* **About this task**:
Copy out every line in the entries below that includes "each".

* **Dataset entries**:
┌──

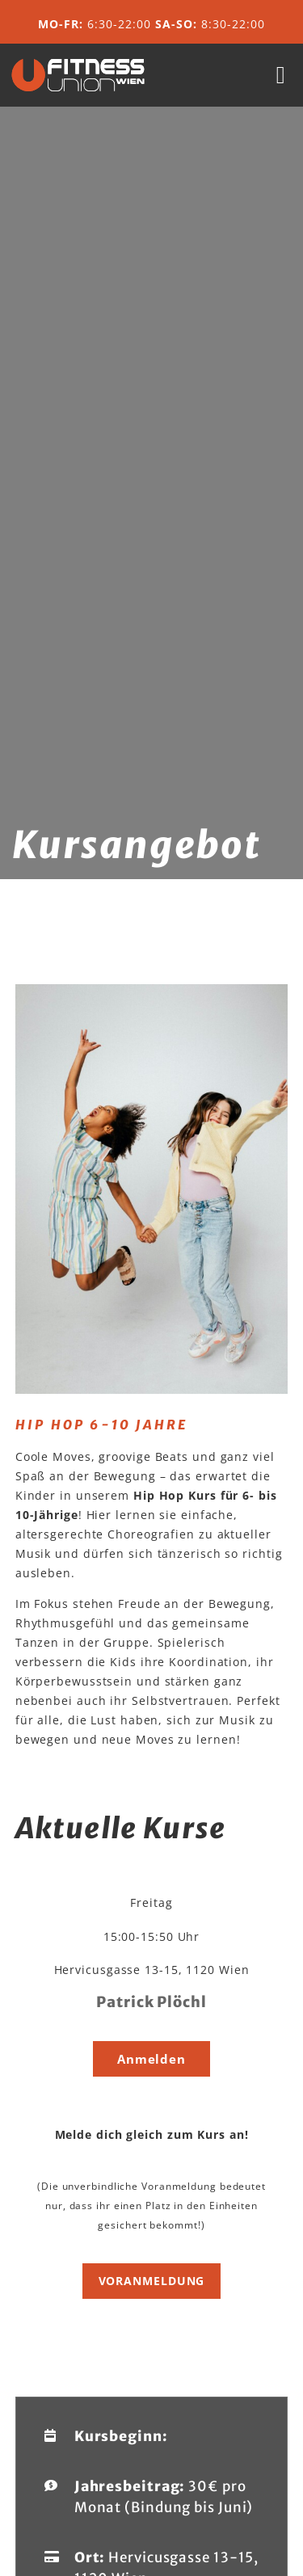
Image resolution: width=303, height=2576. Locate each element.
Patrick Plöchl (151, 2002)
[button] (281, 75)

└──
┌──

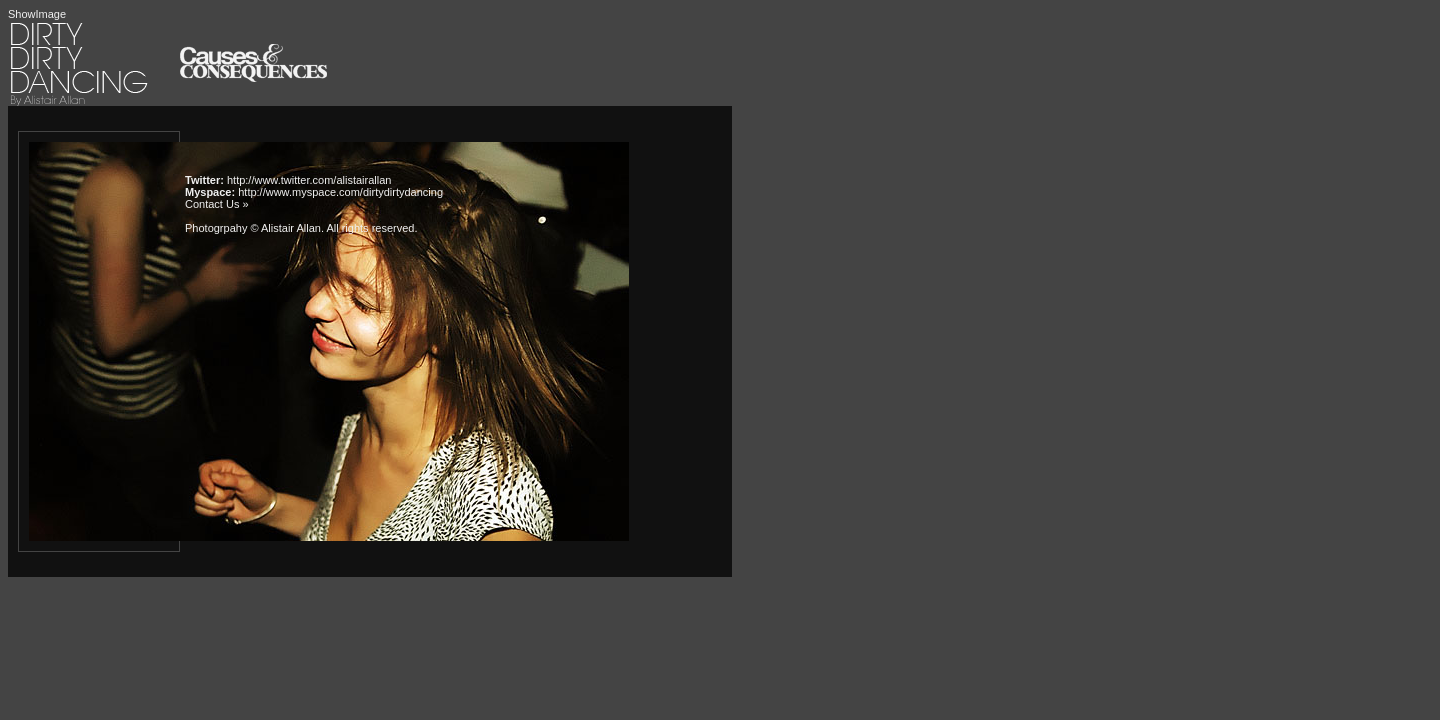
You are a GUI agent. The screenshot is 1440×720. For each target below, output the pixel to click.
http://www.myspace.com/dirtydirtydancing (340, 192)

└──

* **Answer to this problem**:
Image resolution: width=303, height=2576. Locate each element.
You are a GUI agent. The screenshot is 1440×720. For each target below, output the pixel to click.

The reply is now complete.